Pretty sure it's a more expensive Gregson Clark without the boom.


----------



## Thejarrod (Aug 5, 2018)

it sure looks like Spyker has licensed the spreader mate and added the Spyker branding. Spyker does not disclose some details that would be helpful in comparing the two. For example, spreader mate comes with 3pmg pump but can upgrade to 5gpm. its not clear which pump the Spyker has. 
if you have questions, you should call GregsonClark. I called them twice as i was deciding on a purchase and they were great. I ended up with the Spreader Mate B, with the 80" boom, but stuck with the 3gpm pump. its awesome and the only thing I would change is that i should have bought it sooner.


----------



## Ware (Jan 28, 2017)

I merged the last few posts into the original thread on this topic.

I saw it in person at GIE last year. It is definitely the Gregson-Clark.


----------



## jasonmar (Apr 9, 2020)

Thejarrod said:


> it sure looks like Spyker has licensed the spreader mate and added the Spyker branding. Spyker does not disclose some details that would be helpful in comparing the two. For example, spreader mate comes with 3pmg pump but can upgrade to 5gpm. its not clear which pump the Spyker has.
> if you have questions, you should call GregsonClark. I called them twice as i was deciding on a purchase and they were great. I ended up with the Spreader Mate B, with the 80" boom, but stuck with the 3gpm pump. its awesome and the only thing I would change is that i should have bought it sooner.

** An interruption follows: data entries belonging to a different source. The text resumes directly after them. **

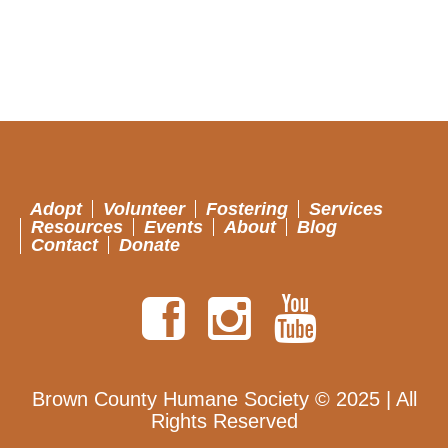
Adopt
Volunteer
Fostering
Services
Resources
Events
About
Blog
Contact
Donate
Brown County Humane Society © 2025 | All
Rights Reserved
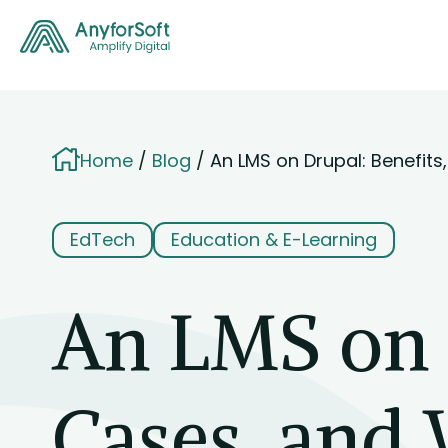
Home
Blog
An LMS on Drupal: Benefit
EdTech
Education & E-Learning
An LMS on D
Cases, and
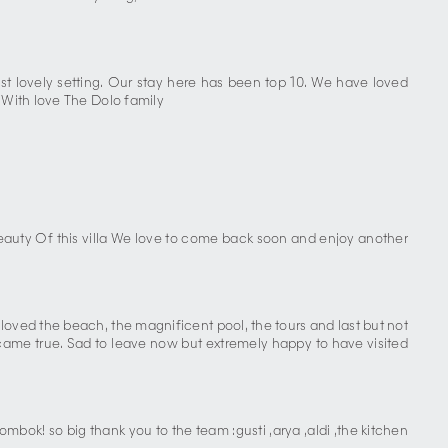
st lovely setting. Our stay here has been top 10. We have loved
 With love The Dolo family
eauty Of this villa We love to come back soon and enjoy another
 loved the beach, the magnificent pool, the tours and last but not
s came true. Sad to leave now but extremely happy to have visited
ombok! so big thank you to the team :gusti ,arya ,aldi ,the kitchen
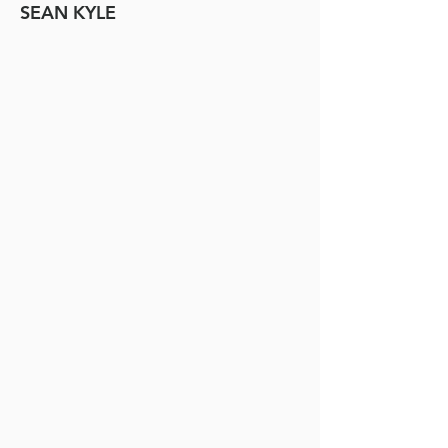
SEAN KYLE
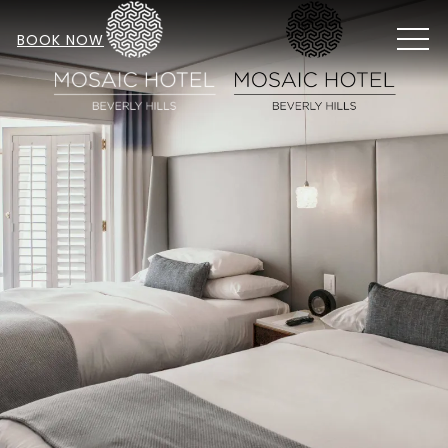
MEN
BOOK NOW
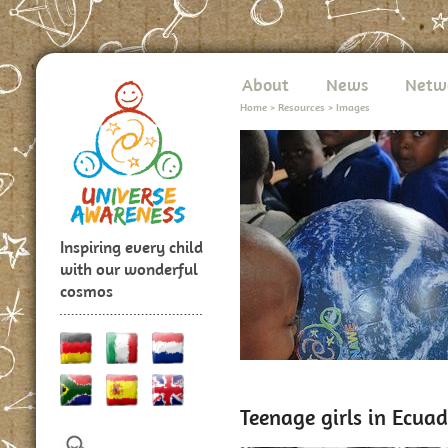
About
News
Netw
Home
>
Resources
>
Images
Inspiring every child
with our wonderful
cosmos
Teenage girls in Ecuad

According to the specs on the Northern Tool website it is a 3 GPM pump

https://www.northerntool.com/shop/tools/product_200937171_200937171


----------



## Ware (Jan 28, 2017)




----------



## Johnl445 (Feb 11, 2020)

I'll be honest, I don't like how the tank sits in the hopper


----------



## Ware (Jan 28, 2017)

Yeah, it's functional but even the Gregson-Clark folks will tell you it was molded to fit the 80lb Lesco hopper.


----------



## Mightyquinn (Jan 31, 2017)

The Greyson-Clark was always designed to sit in the hopper of the 120lb Spyker as I was looking at that as an option before I built my sprayer. Who really cares what it looks like while sitting in the hopper? It works and it's functional. I still prefer my setup as I have a 12 gallon tank over the 9 gallon one so it allows me to be more versatile.


----------